Rentrée universitaire (2) [ou retour aux sources]
«Les arbres ont poussé. Pour le reste, presque rien n’a changé.»*
C'est la réflexion qu'on s'est faite en allant cette semaine accompagner, cette fois définitivement, Mimi pour sa rentrée. Encore une voiture pleine… A se demander comment elle a fait pour caser autant de choses dans un si petit espace! 9m2 qu’elle a entièrement repensé, mesuré et dont elle a mis à profit chaque cm2 (pour se rassurer?).

Quand nous sommes arrivés avec ses paquets, nous avons découvert que le mini-frigo de sa chambre ne fonctionnait pas… Quelle poisse! Pendant que je faisais la queue à l’unique comptoir qui dessert les 1100 chambres de résidence pour demander son remplacement, Mimi et son père ont terminé de tout caser - et moi je me suis calmée.
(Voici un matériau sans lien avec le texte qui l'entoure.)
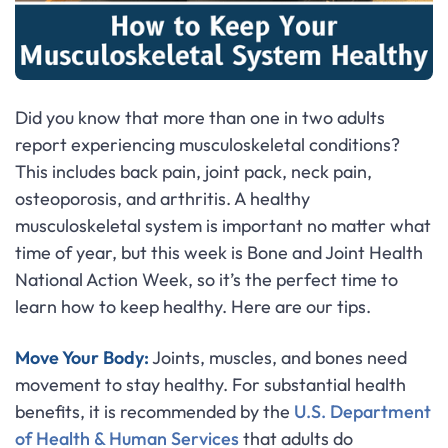
Did you know that more than one in two adults
report experiencing musculoskeletal conditions?
This includes back pain, joint pack, neck pain,
osteoporosis, and arthritis. A healthy
musculoskeletal system is important no matter what
time of year, but this week is Bone and Joint Health
National Action Week, so it’s the perfect time to
learn how to keep healthy. Here are our tips.
Move Your Body:
Joints, muscles, and bones need
movement to stay healthy. For substantial health
benefits, it is recommended by the
U.S. Department
of Health & Human Services
that adults do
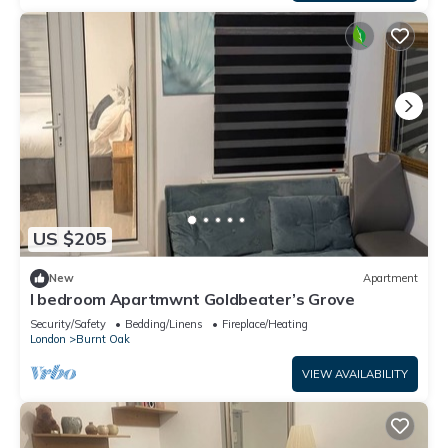
US $205
New
Apartment
I bedroom Apartmwnt Goldbeater’s Grove
Security/Safety
Bedding/Linens
Fireplace/Heating
London
Burnt Oak
VIEW AVAILABILITY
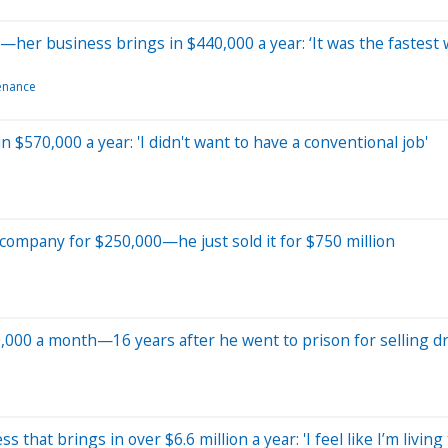
—her business brings in $440,000 a year: ‘It was the fastest
enance
 $570,000 a year: 'I didn't want to have a conventional job'
k company for $250,000—he just sold it for $750 million
0,000 a month—16 years after he went to prison for selling d
s that brings in over $6.6 million a year: 'I feel like I’m livin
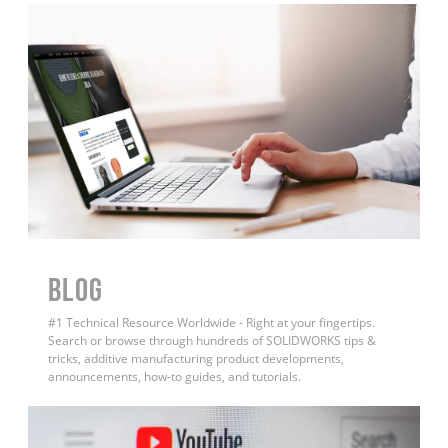
BLOG
#1 Technical Resource Worldwide - Right at your fingertips.
Search or browse through hundreds of SOLIDWORKS tips &
tricks, additive manufacturing product developments,
announcements, how-to guides, and tutorials.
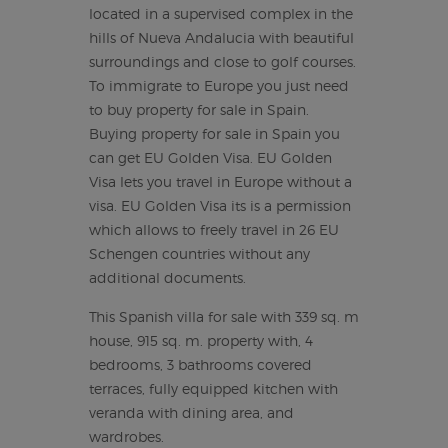
located in a supervised complex in the
hills of Nueva Andalucia with beautiful
surroundings and close to golf courses.
To immigrate to Europe you just need
to buy property for sale in Spain.
Buying property for sale in Spain you
can get EU Golden Visa. EU Golden
Visa lets you travel in Europe without a
visa. EU Golden Visa its is a permission
which allows to freely travel in 26 EU
Schengen countries without any
additional documents.
This Spanish villa for sale with 339 sq. m
house, 915 sq. m. property with, 4
bedrooms, 3 bathrooms covered
terraces, fully equipped kitchen with
veranda with dining area, and
wardrobes.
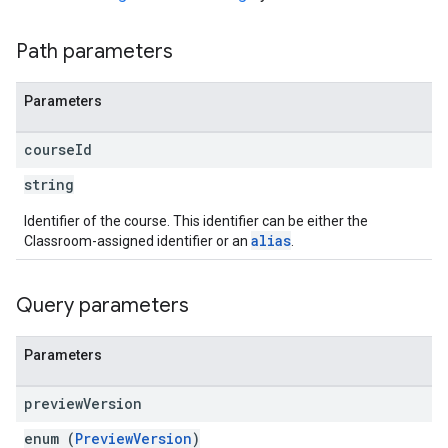
Path parameters
Parameters
course
Id
string
Identifier of the course. This identifier can be either the
alias
Classroom-assigned identifier or an
.
Query parameters
Parameters
preview
Version
enum (
PreviewVersion
)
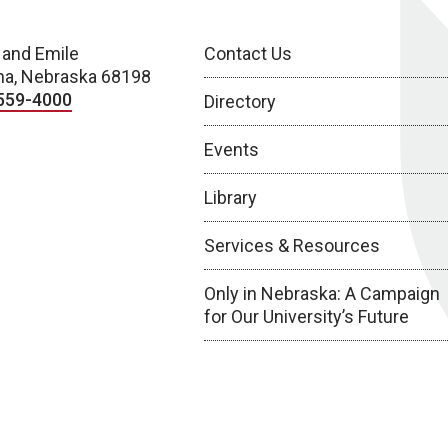
 and Emile
Contact Us
a, Nebraska 68198
559-4000
Directory
Events
Library
Services & Resources
Only in Nebraska: A Campaign
for Our University’s Future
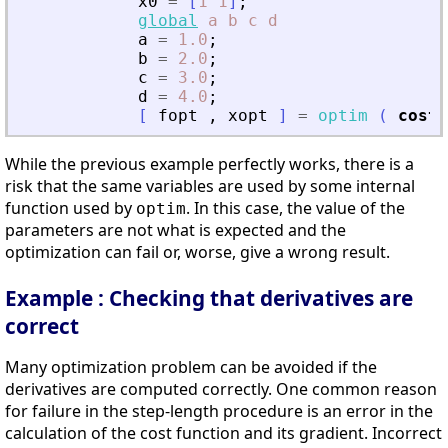
x0
=
[
1
1
]
;
global
a
b
c
d
a
=
1.0
;
b
=
2.0
;
c
=
3.0
;
d
=
4.0
;
[
fopt
,
xopt
]
=
optim
(
costf
While the previous example perfectly works, there is a
risk that the same variables are used by some internal
function used by
. In this case, the value of the
optim
parameters are not what is expected and the
optimization can fail or, worse, give a wrong result.
Example : Checking that derivatives are
correct
Many optimization problem can be avoided if the
derivatives are computed correctly. One common reason
for failure in the step-length procedure is an error in the
calculation of the cost function and its gradient. Incorrect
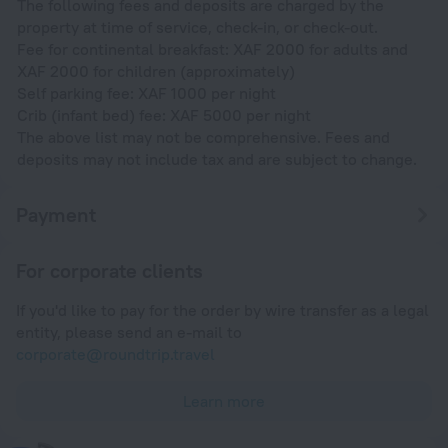
The following fees and deposits are charged by the
property at time of service, check-in, or check-out.
Fee for continental breakfast: XAF 2000 for adults and
XAF 2000 for children (approximately)
Self parking fee: XAF 1000 per night
Crib (infant bed) fee: XAF 5000 per night
The above list may not be comprehensive. Fees and
deposits may not include tax and are subject to change.
Payment
For corporate clients
If you'd like to pay for the order by wire transfer as a legal
entity, please send an e-mail to
corporate@roundtrip.travel
Learn more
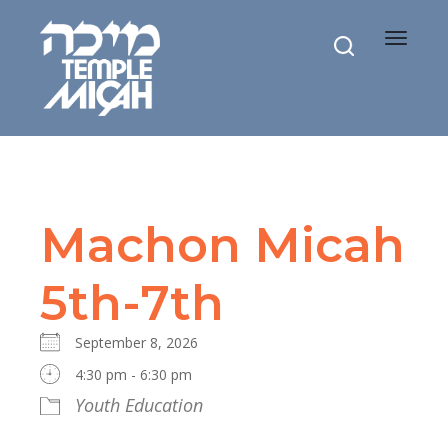
Toggle
navigat
Machon Micah
5th-7th
September 8, 2026
4:30 pm - 6:30 pm
Youth Education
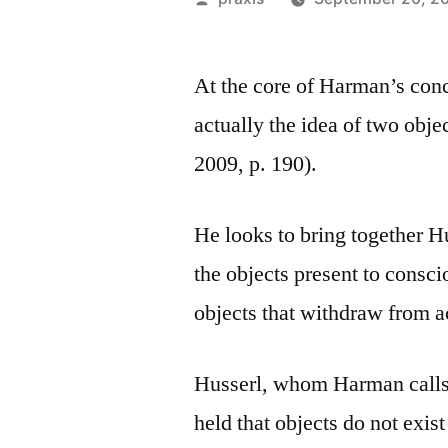
by
At the core of Harman’s conc
actually the idea of two obje
2009, p. 190).
He looks to bring together H
the objects present to consc
objects that withdraw from a
Husserl, whom Harman call
held that objects do not exi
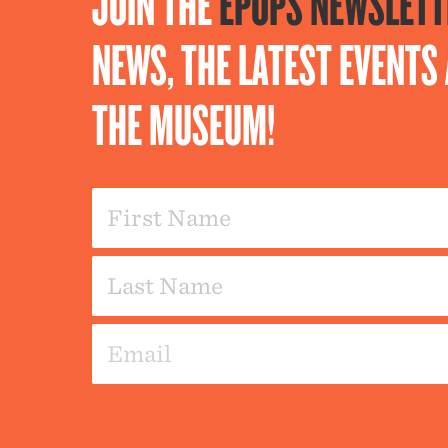
JOIN THE
EPOPS NEWSLETT
NEWS, THE LATEST EVENT
THE MUSEUM!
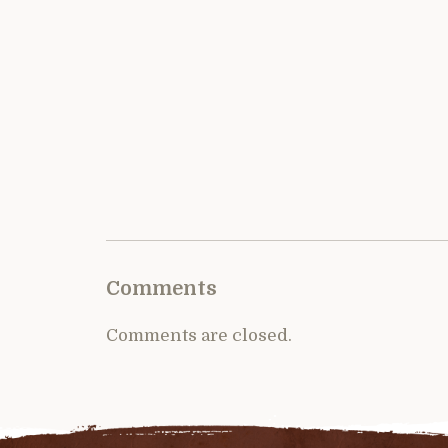
Comments
Comments are closed.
Devant moi, plusieurs parents manifestement étrangers, et venus pour une semaine installer leur enfant, j'ai mesuré notre chance d'être si proches!
Puis nous sommes partis tous les trois à pied faire le chemin qui l’amènera tous les jours à ses cours. Tant de souvenirs dans ce quartier! J’ai été étudiante à l’UdM, j’ai foulé maintes fois ces mêmes chemins, et tout est comme avant… ou presque.
Curieuse sensation de faire un voyage dans le temps pendant cette première partie de la journée. La faculté d’aménagement est presque en face, à quelques centaines de mètres près, de l’hôpital où Mimi a vu le jour…. Dans une chambre nettement plus spacieuse mais du même style architecturale des années 50 que sa chambre en résidence, coïncidence ou destinée? Impression de ramener notre fille là où tout a commencé pour elle, pratiquement sur les lieux de son premier souffle -- et devoir recouper le cordon, à l'évidence épreuve cette fois plus difficile pour son papa.
Un de ses dessins qu'elle a apporté... réalisé à partir d'une photo prise dans sa bassinette d'hôpital à 2 jours!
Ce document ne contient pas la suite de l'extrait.